Their TCF varies, theoretically, with blade diameter. Although, one of my links criticized that, I don’t think Master is wrong. One thought, but I don’t have enough metadata, would be to try and correct the actual 2013 German figures for blade diameter to try and estimate a real world TCF for the bigger turbines being proposed, but that too would be somewhat theoretical. He may have a point about bigger turbines being a better investment, but that would depend on solving the engineering problems. They might have to start putting in elevators. 😉
In my experience, when things start getting this complex, it is too much to hope for to expect that it can run on automation alone. You may need a crew present on the wind farm, but that then adds labor cost. It becomes a never ending game of “now thats” Now that you have these huge machines, you need mechanics on site. Now that you have mechanics on site, you need a building. Etc. Etc. I just don’t think Jacobson understands the scalability issues.

February 21, 2014 9:54 am

at 10:54 pm
My problem is less with mechanical losses as it is with the slow-wind-speed phase and load matching to the grid. There is also the problem that at high wind speeds, you might not be able to transmit all the power. On reflection, while I think these are important factors missing from his equation, I don’t think they account for a 50% difference between theoretical and practical.
Another point we have glossed over…. The TCF function Master derives is from curve fitting of 0.1 MW to 1.5 MW turbines. But in The Solutions Project, they are using 5 MW turbines. So it is a leap in extrapolation.
Returning to P/D^2 as a “derived” intercept in the linearized curve fitting I view this a nothing more than convenient accident. The P/D^2 term doesn’t have a scaling constant. Heck, PI() isn’t involved.
Lastly, remember that the only payback Jacobson calculated was an energy payback. A monetary payback was ignored. All I did was use a rough industry rule of thumb of $2 million per nameplate MW. How close is that at 5 MW size?
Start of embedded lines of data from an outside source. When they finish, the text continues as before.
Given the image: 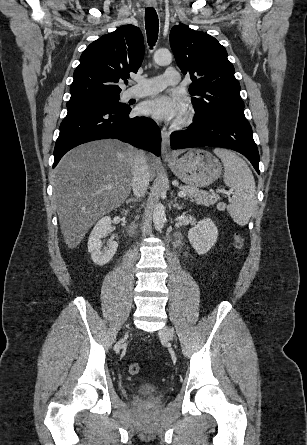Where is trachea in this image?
<instances>
[{"label":"trachea","mask_w":307,"mask_h":445,"mask_svg":"<svg viewBox=\"0 0 307 445\" xmlns=\"http://www.w3.org/2000/svg\"><path fill=\"white\" fill-rule=\"evenodd\" d=\"M145 25L148 43L150 47H153V45H155V42L157 41L159 31L158 15L154 8H146Z\"/></svg>","instance_id":"obj_1"}]
</instances>
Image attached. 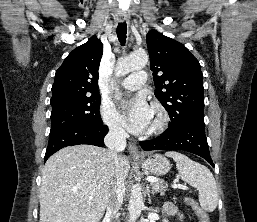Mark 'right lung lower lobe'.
<instances>
[{"instance_id": "98d812e1", "label": "right lung lower lobe", "mask_w": 257, "mask_h": 222, "mask_svg": "<svg viewBox=\"0 0 257 222\" xmlns=\"http://www.w3.org/2000/svg\"><path fill=\"white\" fill-rule=\"evenodd\" d=\"M107 133L108 127L105 125L100 127L69 126L50 132L44 162L56 151L66 146L90 144L103 147Z\"/></svg>"}]
</instances>
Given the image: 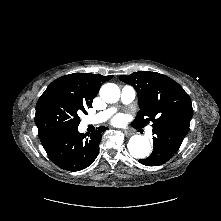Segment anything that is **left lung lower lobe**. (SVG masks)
Segmentation results:
<instances>
[{"label":"left lung lower lobe","mask_w":221,"mask_h":221,"mask_svg":"<svg viewBox=\"0 0 221 221\" xmlns=\"http://www.w3.org/2000/svg\"><path fill=\"white\" fill-rule=\"evenodd\" d=\"M153 151L139 162L146 166H159L166 163L180 148L185 133L168 128H153Z\"/></svg>","instance_id":"left-lung-lower-lobe-1"}]
</instances>
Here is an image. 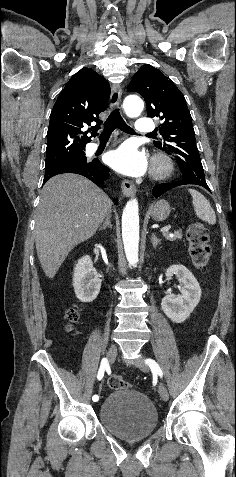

Lengthening turbine blades will quickly run into diminishing returns because costs rise as D^(1.2 to 2) and TCF rises as D^(-2) for the same power output.

Phil
February 24, 2014 6:13 pm

Rasey
Sorry, I have been busy elsewhere. You point about extrapolation is very good. I missed that. Also, your point about making the turbines bigger leading to diminishing returns is also very insightful.

February 27, 2014 9:36 am

See also:
Claim: Offshore Wind Turbines for ‘Taming Hurricanes’ (Univ. of Delaware)
WUWT Feb. 27, 2014
Jacobson is mentioned in the PR release, but does not appear to be a co-author.

Bob
March 3, 2014 8:11 am

I agree! It is possible, this transformation to 100% green energy….because there will be vitually nobody left in the states that go that way!